Pre-workout: A little protein staves off hunger without overtaxing digestion.
Post-workout: Protein helps repair muscles and stokes your body’s muscle-building machinery—especially when consumed within a half hour after exercising.
Oats are rich in carbohydrates, the fuel your muscles prefer.
Pre-workout: Fiber-rich oats supply sustained energy.
Post-workout: Provide a healthy amount of carbs to replenish depleted glycogen stores.
Dried blueberries are a tasty and antioxidant-rich alternative to raisins.
Pre-workout: The easily digested carbohydrates in blueberries fuel muscles, plus a little fiber provides staying power.
Post-workout: Polyphenolic compounds in blueberries may help combat oxidative stress in muscles—potentially preventing soreness, inflammation.
You probably don’t need a justification to snack on a few chocolate chips or add them to an energy bar, but nonetheless there actually are some health reasons to add them.
Pre-workout: Antioxidants in dark chocolate help prevent muscle soreness later on.

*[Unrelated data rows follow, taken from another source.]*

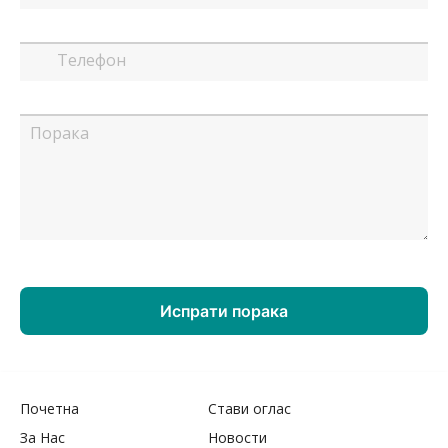
Почетна
Стави оглас
За Нас
Новости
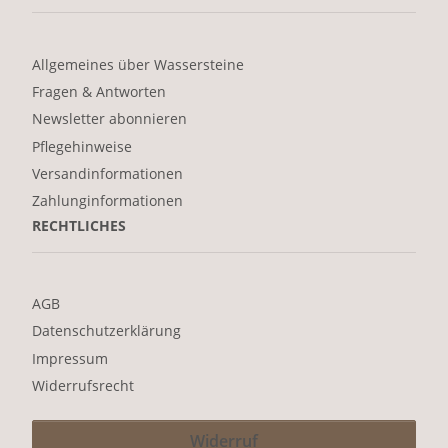
Allgemeines über Wassersteine
Fragen & Antworten
Newsletter abonnieren
Pflegehinweise
Versandinformationen
Zahlunginformationen
RECHTLICHES
AGB
Datenschutzerklärung
Impressum
Widerrufsrecht
Widerruf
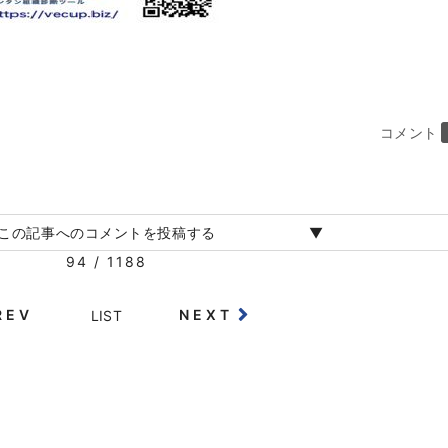
コメント
この記事へのコメントを投稿する
94 / 1188
REV
NEXT
LIST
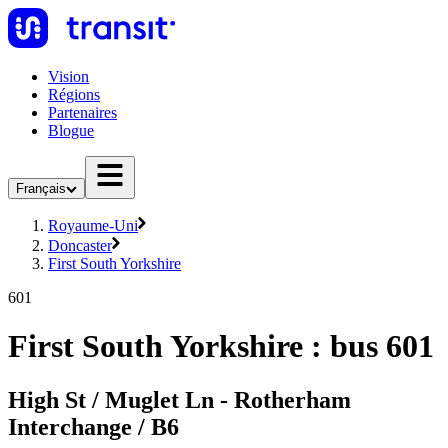
Vision
Régions
Partenaires
Blogue
Français
Royaume-Uni
Doncaster
First South Yorkshire
601
First South Yorkshire : bus 601
High St / Muglet Ln - Rotherham
Interchange / B6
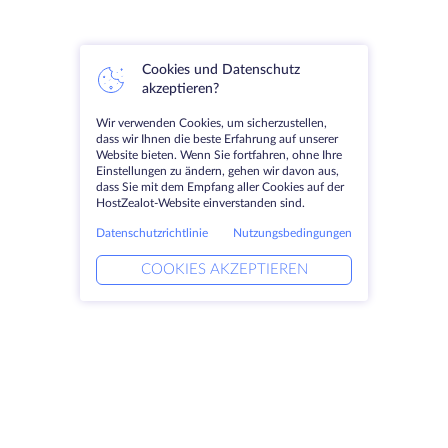
Cookies und Datenschutz
akzeptieren?
Wir verwenden Cookies, um sicherzustellen,
dass wir Ihnen die beste Erfahrung auf unserer
Website bieten. Wenn Sie fortfahren, ohne Ihre
Einstellungen zu ändern, gehen wir davon aus,
dass Sie mit dem Empfang aller Cookies auf der
HostZealot-Website einverstanden sind.
Datenschutzrichtlinie
Nutzungsbedingungen
COOKIES AKZEPTIEREN
Produkte
Lösungen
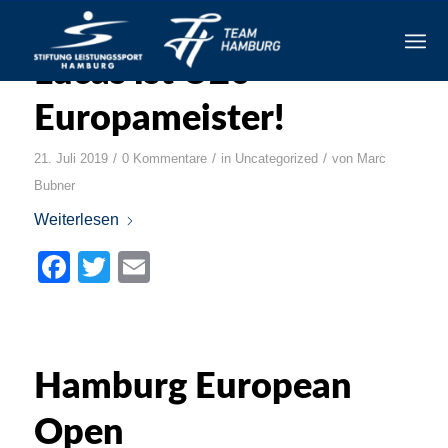
Lucas ist U20
Europameister!
/
/
/
21. Juli 2019
0 Kommentare
in
Uncategorized
von
Marc
Bubner
Weiterlesen
Facebook
Twitter
Email
Hamburg European
Open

One study of bikers showed dark chocolate helped reduce oxidative stress in muscles—a component of muscle soreness. Animal research suggests chocolate’s epicatechins can boost leg strength and endurance capacity.
Post-workout: Dark chocolate provides flavonols, compounds that can help improve blood flow, which brings more oxygen to replenish your hardworking muscles.
Pumpkin seeds are good sources of alpha-linolenic acid, a plant form of omega-3 fatty acids that can help fight inflammation, a factor in muscle soreness. While not as potent as fish-based omega-3s in producing these benefits, they’re also (like exercise) good for your heart.